Молчаливый старик с морщинистым, темным, как брошенное возле стены конское седло, лицом, смотрит на меня сощуренными донельзя глазами-щелками, показывая жестом, чтоб я подошел. Я подхожу, и моя ладошка оказывается в его узловатой темной руке.
Он ведет меня обедать. Зная, что хозяева наши едят руками, мама снабдила меня деревянной ложкой. И напрасно. Едва все уселись у большого черного котла — старик, не говоря ни слова, отобрал у меня ложку и спокойно, будто всякий раз только тем и занимался, переломил ее и отбросил обломки. Когда бабушка поставила передо мной миску и все принялись за еду, я понял, что надо есть как все.
Очень скоро я крепко подружился со смуглым черноглазым Абдунаби и с дедом. Бывало, ходил за Бекбулатом по пятам, мешая ему во всех домашних делах, но он никогда не гнал меня от себя. Я выучился их языку и уже не только понимал, но и сам мог объясняться.
Дед строже относился к своему внуку, чем ко мне. Несмотря на некоторую угрюмость, он был все же добрый.
Вот он под навесом стрижет нас с Абдунаби большими «овечьими» ножницами: совсем белые, выгоревшие на немилосердном солнце, мои волосы падают на землю, на черные, как смола, волосы Абдунаби; потом мама, смешав их, выметет со двора.

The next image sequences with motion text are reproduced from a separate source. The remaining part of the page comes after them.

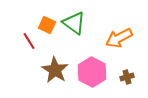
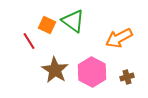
green triangle: moved 1 px left, 2 px up
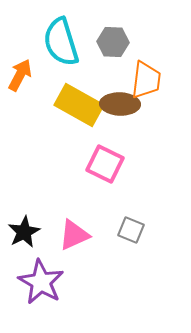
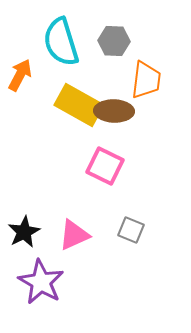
gray hexagon: moved 1 px right, 1 px up
brown ellipse: moved 6 px left, 7 px down
pink square: moved 2 px down
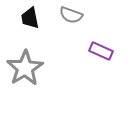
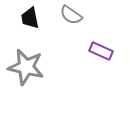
gray semicircle: rotated 15 degrees clockwise
gray star: moved 1 px right, 1 px up; rotated 27 degrees counterclockwise
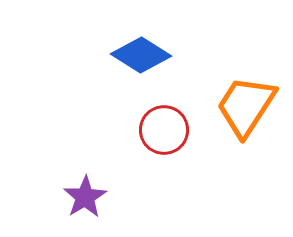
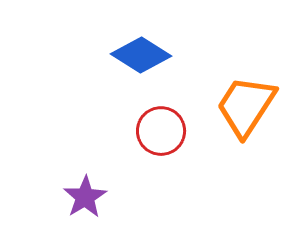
red circle: moved 3 px left, 1 px down
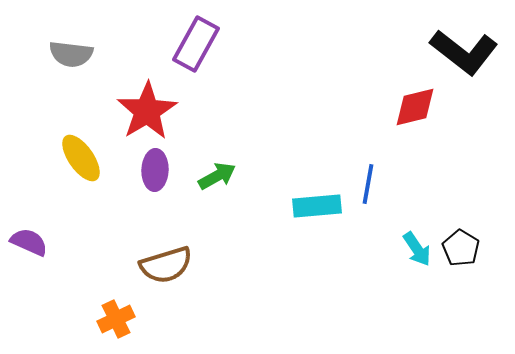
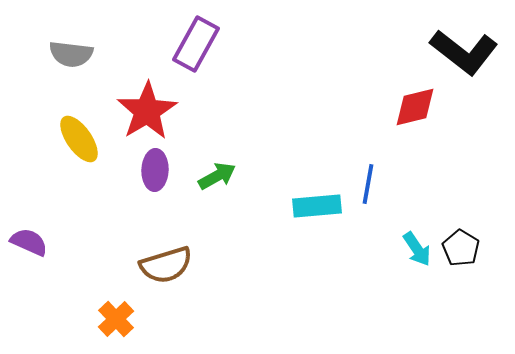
yellow ellipse: moved 2 px left, 19 px up
orange cross: rotated 18 degrees counterclockwise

Солнце клонится к закату, но еще горячи пески за нашей мазанкой, стоящей на краю села. Раскаленный сухой воздух дрожит над барханами, но уже не так больно глазам и нет уже дневной духоты. В тени под стеной я играю дынными корками. Мама разрешила играть на улице, сидеть под замком до смерти надоело. Несколько дней кряду во дворе никого не было: Абдунаби со стариками уехал в район, меня запирали на замок на целый день, и я мечтал, что мама будет брать меня с собой на работу и я увижу ослика и верблюдов, о которых столько слышал.
Однажды, вернувшись с работы, мама не нашла меня в нашей маленькой комнате. Во внезапном слепом страхе она бросилась искать меня по двору, потом на улице. Едва ли не в обморочном состоянии она возвратилась, в слезах повалилась на сундук и тут увидела меня — в узкой щели между сундуком и стеной, крепко спящего.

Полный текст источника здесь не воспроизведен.